En l'état de ses dernières conclusions transmises par son conseil sur le RPVA le 7 février 2024, la M. [F] demande à la cour d'appel de : - Confirmer l'ordonnance en toutes ses dispositions, à savoir en ce qu'elle a ordonné le paiement par la société SDMI Maisons Socoren et par provision à M. [F] des sommes de : -3 964 euros au titre des commissions dues -2 000 euros au titre de la prime challenge -1 500 euros au titre de l'article 700 du code de procédure civile, outre les entiers dépens y compris les frais éventuels d'huissier en cas d'exécution forcée.

Au surplus, - Ordonner la communication par la société SDMI Maisons Socoren de l'état d'avancement au jour de l'arrêt à intervenir de l'ensemble des maisons pour lesquelles M. [F] est intervenu pendant son contrat de travail, avec précision selon laquelle les travaux ont démarré ou non. - Condamner la société SDMI Maisons Socoren à communiquer cet état d'avancement sous 15 jours maximum à compter de l'arrêt à intervenir, sous astreinte de 200 euros par jour de retard passé ce délai de 15 jours et le tout sur une période de 3 mois après quoi il sera à nouveau avisé. - Se réserver le pouvoir de liquider l'astreinte.

En toute hypothèse, - Débouter la société SDMI Maisons Socoren de toutes ses demandes, fins et conclusions - Condamner la société SDMI Maisons Socoren à payer à M. [F] une somme de 2 500 euros à titre de dommages et intérêts sur le fondement de l'article 1240 du code civil et 559 du code de procédure civile. - Condamner la société SDMI Maisons Socoren à payer à M. [F] une somme de 4 000 euros sur le fondement de l'article 700 du code de procédure civile au stade de l'appel ainsi qu'aux entiers dépens d'appel y compris les frais éventuels d'huissier en cas d'exécution forcée.

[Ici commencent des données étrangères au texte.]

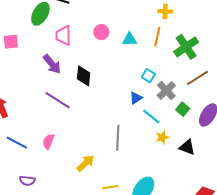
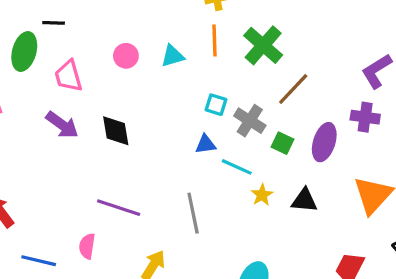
blue triangle: (136, 98) -> (206, 144), turned 40
purple line: (58, 100) -> (119, 208), moved

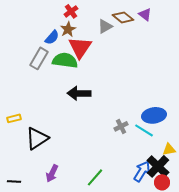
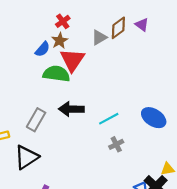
brown diamond: (123, 17) -> (118, 28), turned -75
gray rectangle: (39, 58) -> (36, 120), moved
blue ellipse: (154, 115) -> (154, 118), moved, turned 40
cyan line: (144, 130) -> (109, 119), moved, turned -60

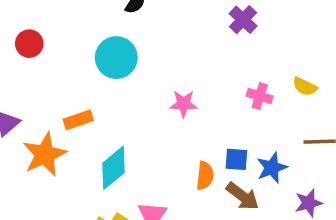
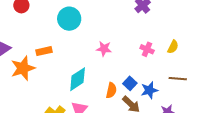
yellow semicircle: (305, 87) -> (173, 47), turned -96
blue square: (236, 159) -> (130, 83), turned 32
cyan diamond: (114, 168) -> (78, 79), moved

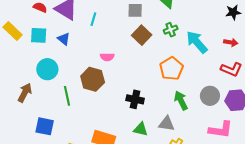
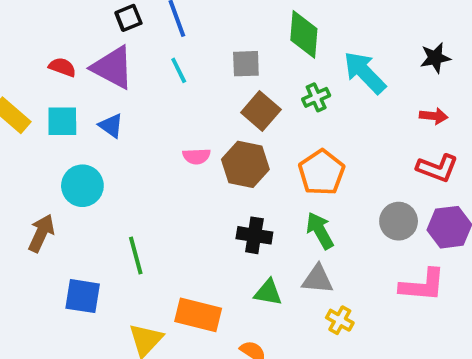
cyan line: (93, 19) -> (179, 70), moved, turned -40
cyan arrow: (197, 42) -> (365, 73), moved
brown hexagon: (93, 79) -> (245, 164), moved
green line: (67, 96) -> (136, 255), moved
green arrow: (181, 100) -> (320, 231), moved

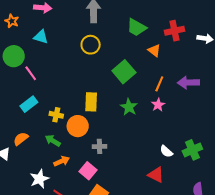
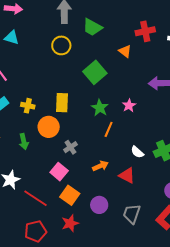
green trapezoid: (137, 27) -> (92, 27), moved
orange line: (159, 84) -> (109, 129), moved
yellow cross: (56, 115) -> (28, 106), moved
green arrow: (53, 141) -> (24, 141), turned -133
gray cross: (99, 146) -> (70, 147), turned -32
orange arrow: (62, 161) -> (100, 166), moved

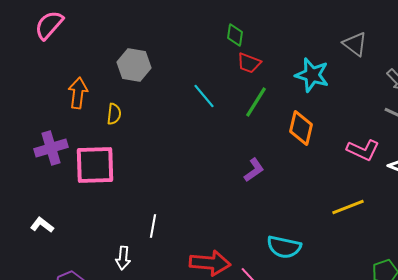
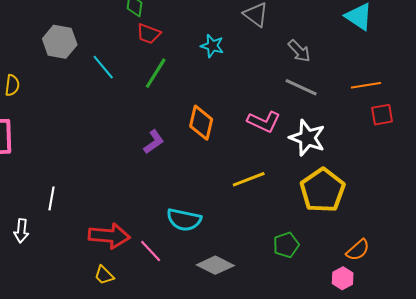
gray hexagon: (134, 65) -> (60, 42), moved
cyan star: (312, 75) -> (212, 46), size x0.7
orange diamond: (301, 128) -> (201, 123), moved

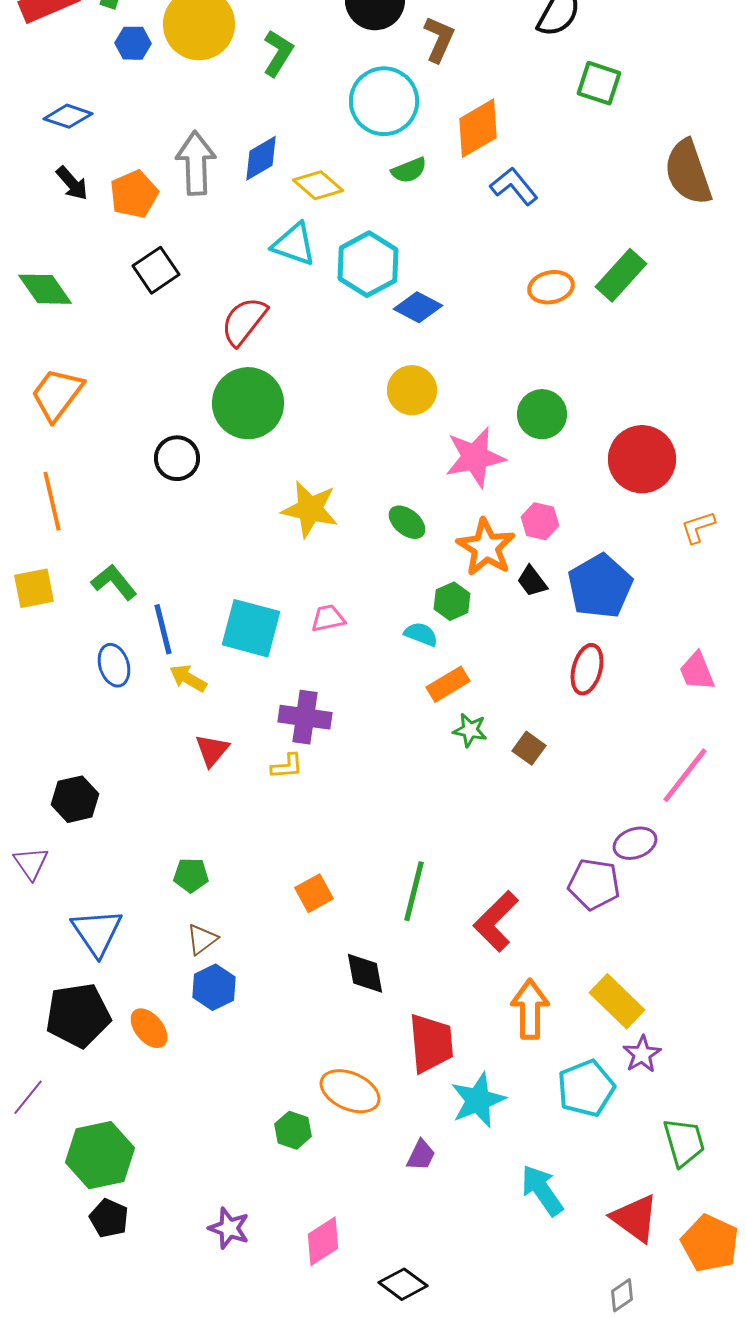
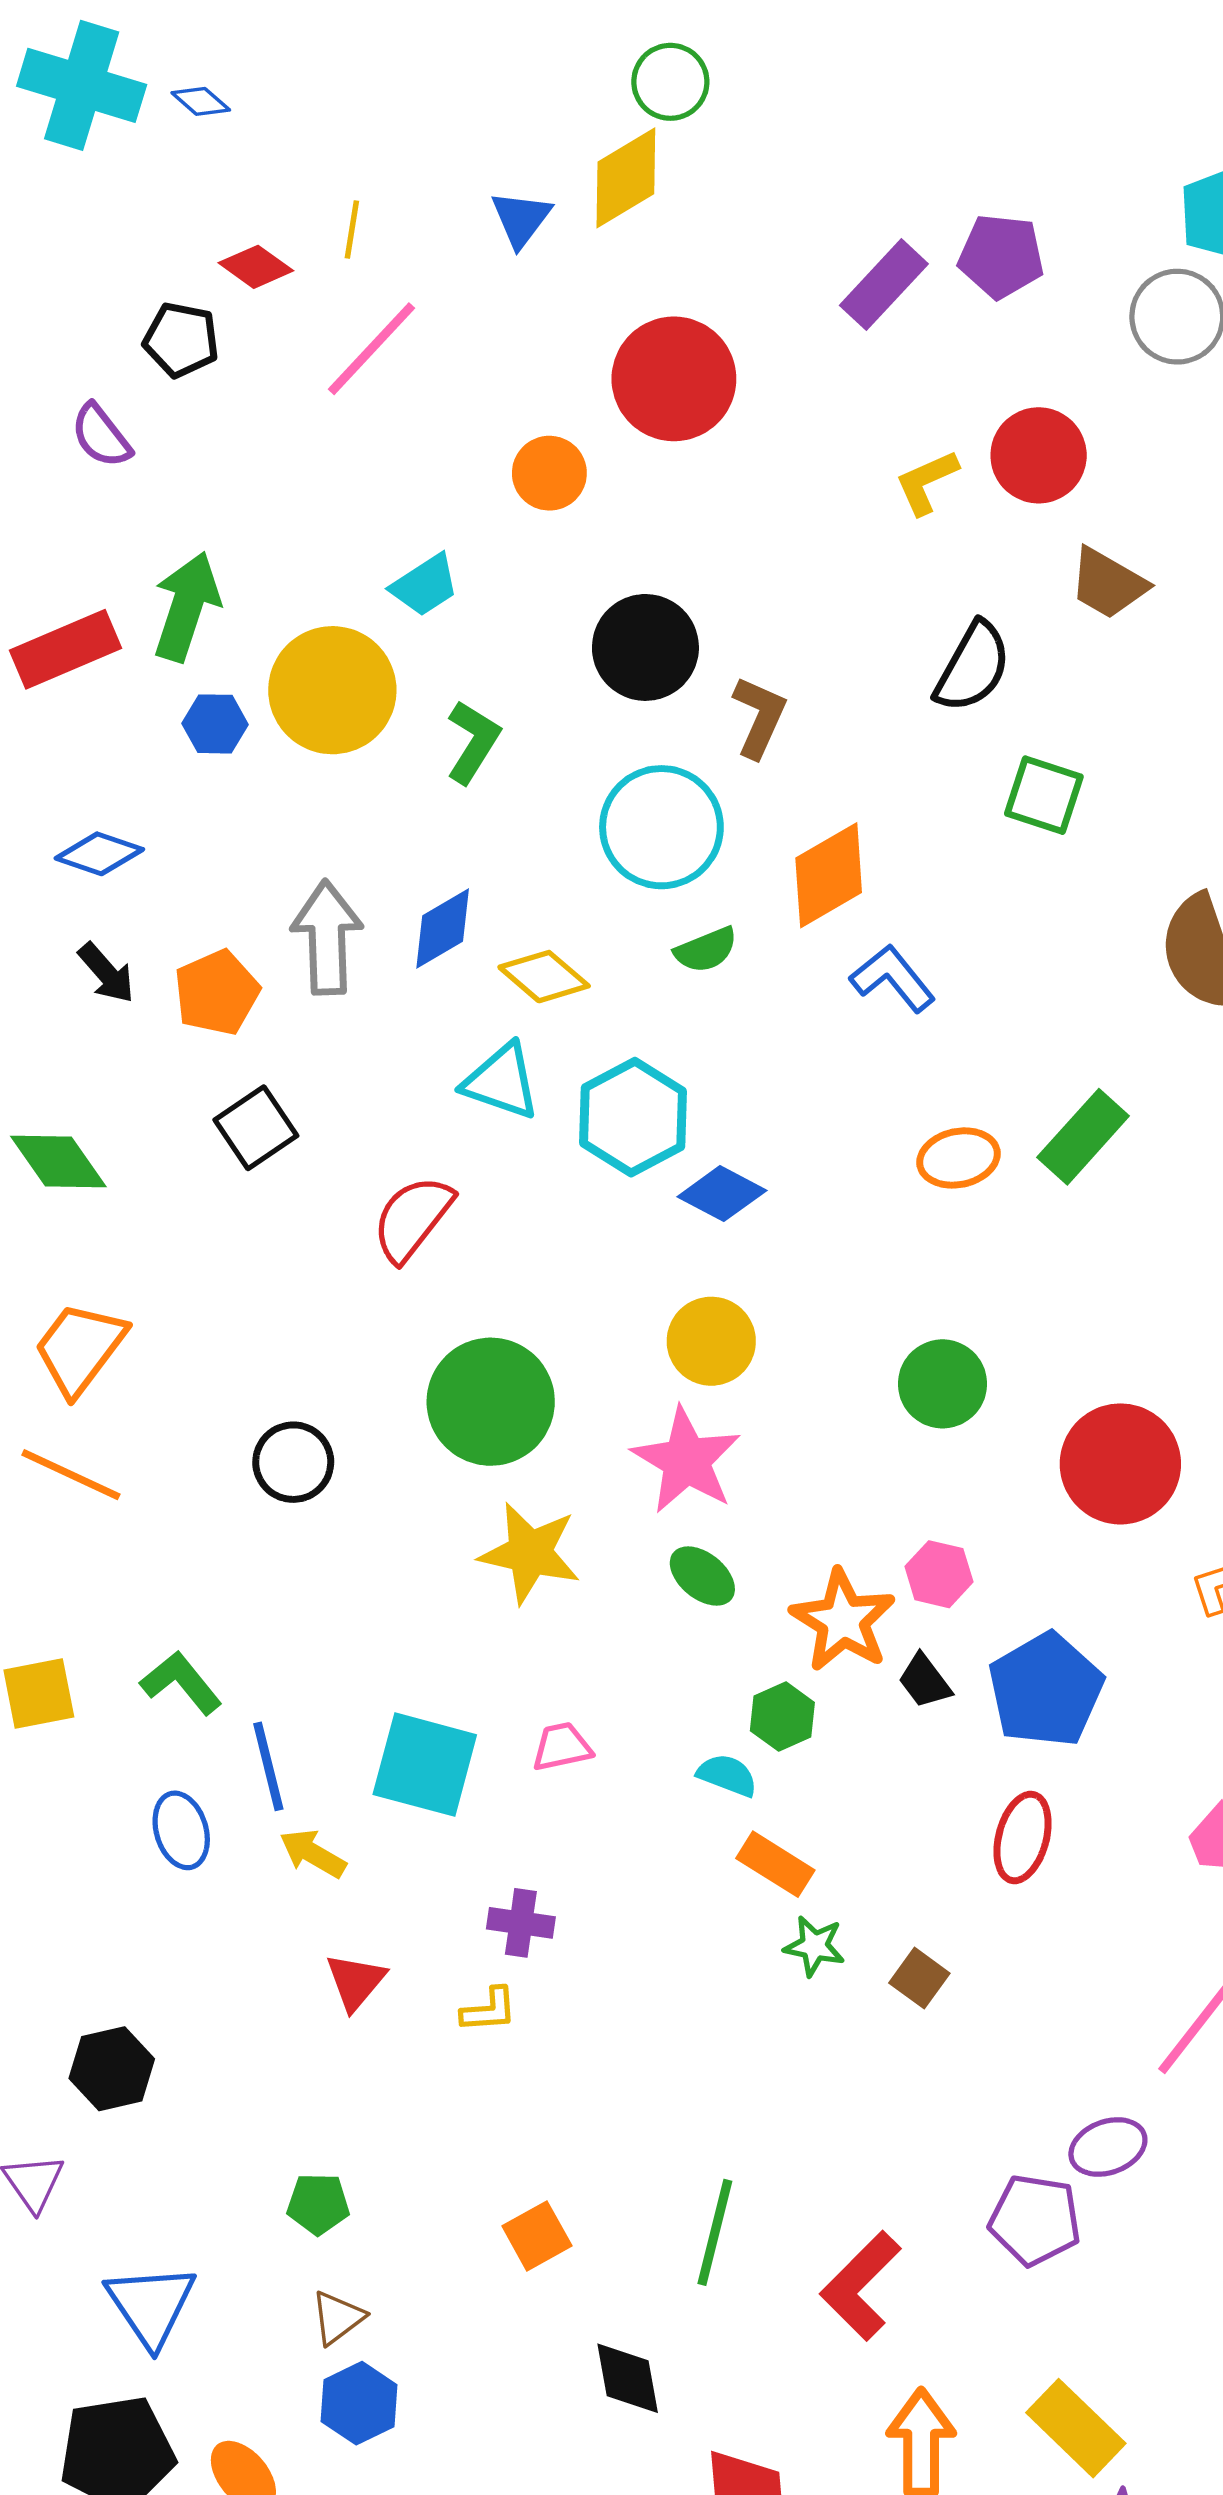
green circle: (248, 403) -> (491, 1402), moved
pink star: (475, 457) -> (686, 1460), moved, turned -30
orange line: (52, 501) -> (71, 1475), moved, turned -52
orange rectangle: (448, 684) -> (775, 1864), turned 63
purple cross: (305, 717) -> (521, 1923), size x0.7

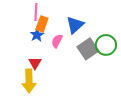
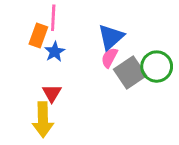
orange rectangle: (42, 24) -> (38, 35), moved
pink semicircle: (57, 41) -> (109, 58), moved

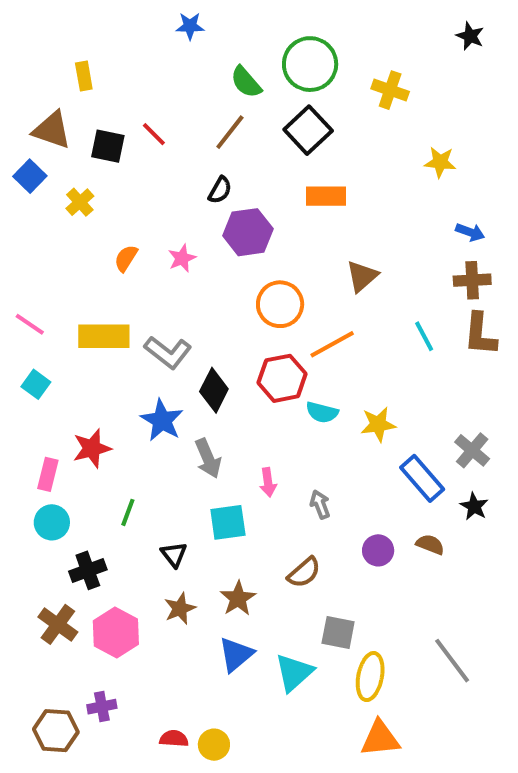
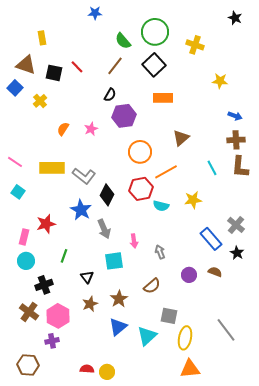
yellow star: (378, 424) -> (193, 200), moved
purple cross: (102, 707) -> (52, 341), moved

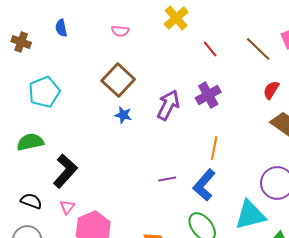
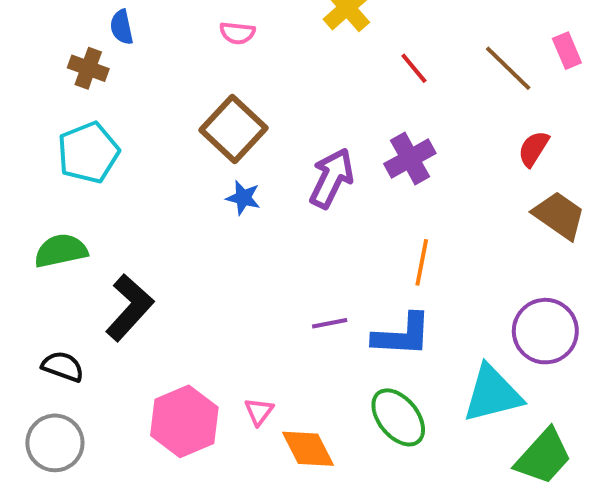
brown cross: (21, 42) -> (88, 68), moved
blue L-shape: (204, 185) -> (402, 335), turned -128
pink triangle: (67, 207) -> (259, 412), moved

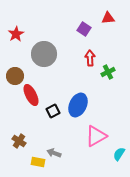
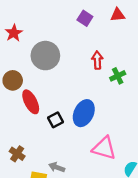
purple square: (84, 29) -> (85, 18), moved
pink triangle: (96, 136) -> (104, 148), turned 45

M. [F] fait valoir en substance que: - Le juge des référés est compétent pour allouer une provision dès lors que la demande ne se heurte pas à une contestation sérieuse, ce qui est le cas en l'espèce ; - Lorsqu'il a fait délivrer l'assignation en référé, il n'était pas réglé de certaines commissions dues, le contrat de travail prévoyant 4 événements générateurs du paiement de la commission: notification du CCMI au maître d'ouvrage, transmission de l'accord de prêt bancaire, transmission du permis de construire et signature de l'acte définitif de vente devant notaire ; chaque événement oblige la société SDMI à payer 25% de la commission ; la société est de mauvaise foi puisqu'elle a maintenu son opposition à paiement devant la formation de référés du conseil de prud'hommes alors que la preuve des événements devant donner lieu à paiement était rapportée ; - Le contrat de travail distingue clairement les modalités de versement des commissions de la question des conditions d'acquisition définitive des commissions ; c'est la raison pour laquelle une clause de reprise sur commission a été stipulée, au cas de 'non-réalisation des conditions qualifiant la vente de ferme et définitive'; l'article 15 relatif aux commissions de retour sur échantillonnage est inapplicable au cas d'espèce, puisque les ventes litigieuses ont été conclues non pas après le départ du salarié mais bien antérieurement ; - L'attestation de M. [I] est contredite par le tableau d'analyse des dossiers produit par la société qui démontre que le chantier [J] [N] a démarré le 26 avril 2023 ; - Il a réalisé 4 ventes définitives en juin et juillet 2022 et a donc…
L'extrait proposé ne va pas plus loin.